As an exercise in exact copying, transcribe the lines below from the one holding "needs. Pricing starts at approximately $0.05" through the last, with both ends included and pictures left out.

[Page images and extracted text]

Segment Open

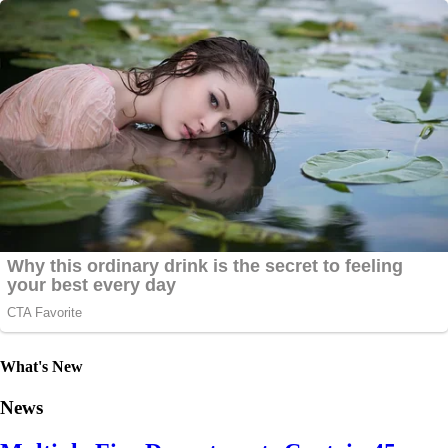
What's New
News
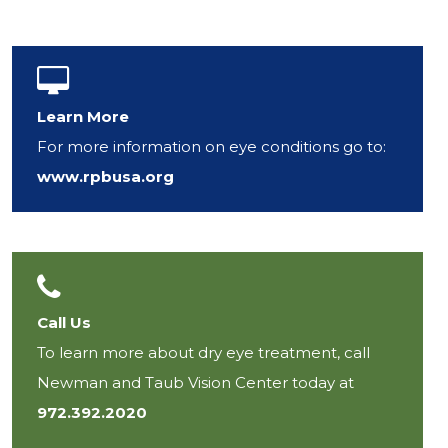
Learn More
For more information on eye conditions go to:
www.rpbusa.org
Call Us
To learn more about dry eye treatment, call
Newman and Taub Vision Center today at
972.392.2020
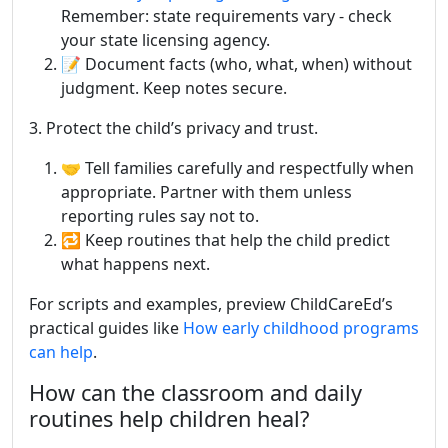
Remember: state requirements vary - check
your state licensing agency.
📝 Document facts (who, what, when) without
judgment. Keep notes secure.
3. Protect the child’s privacy and trust.
🤝 Tell families carefully and respectfully when
appropriate. Partner with them unless
reporting rules say not to.
🔁 Keep routines that help the child predict
what happens next.
For scripts and examples, preview ChildCareEd’s
practical guides like
How early childhood programs
can help
.
How can the classroom and daily
routines help children heal?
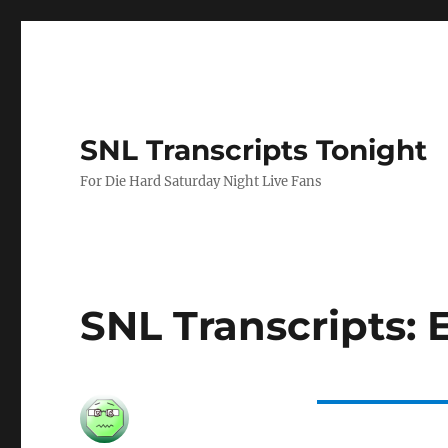
SNL Transcripts Tonight
For Die Hard Saturday Night Live Fans
SNL Transcripts: E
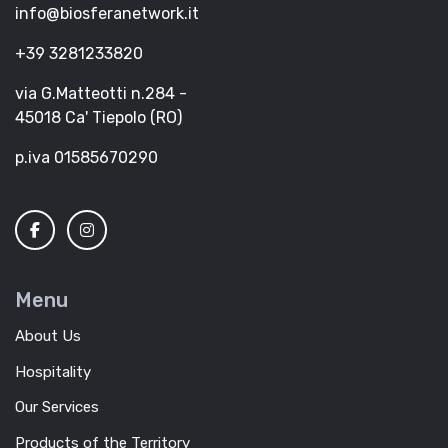
info@biosferanetwork.it
+39 3281233820
via G.Matteotti n.284 -
45018 Ca' Tiepolo (RO)
p.iva 01585670290
Menu
About Us
Hospitality
Our Services
Products of the Territory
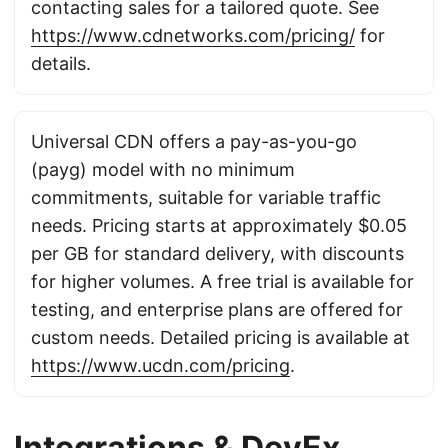
contacting sales for a tailored quote. See
https://www.cdnetworks.com/pricing/
for
details.
Universal CDN offers a pay-as-you-go
(payg) model with no minimum
commitments, suitable for variable traffic
needs. Pricing starts at approximately $0.05
per GB for standard delivery, with discounts
for higher volumes. A free trial is available for
testing, and enterprise plans are offered for
custom needs. Detailed pricing is available at
https://www.ucdn.com/pricing
.
Integrations & DevEx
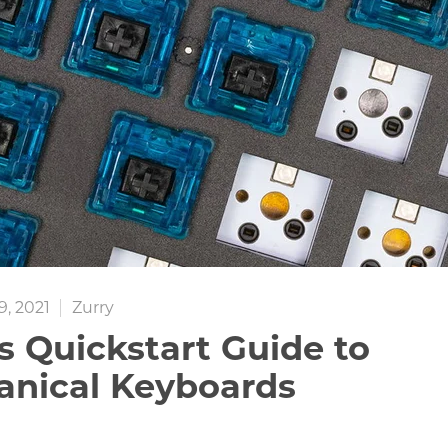
, 2021
Zurry
s Quickstart Guide to
nical Keyboards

Segment Closed

* _WRITTEN ANSWER_
needs. Pricing starts at approximately $0.05
per GB for standard delivery, with discounts
for higher volumes. A free trial is available for
testing, and enterprise plans are offered for
custom needs. Detailed pricing is available at
https://www.ucdn.com/pricing
.
Integrations & DevEx
, 2021
Zurry
s Quickstart Guide to
nical Keyboards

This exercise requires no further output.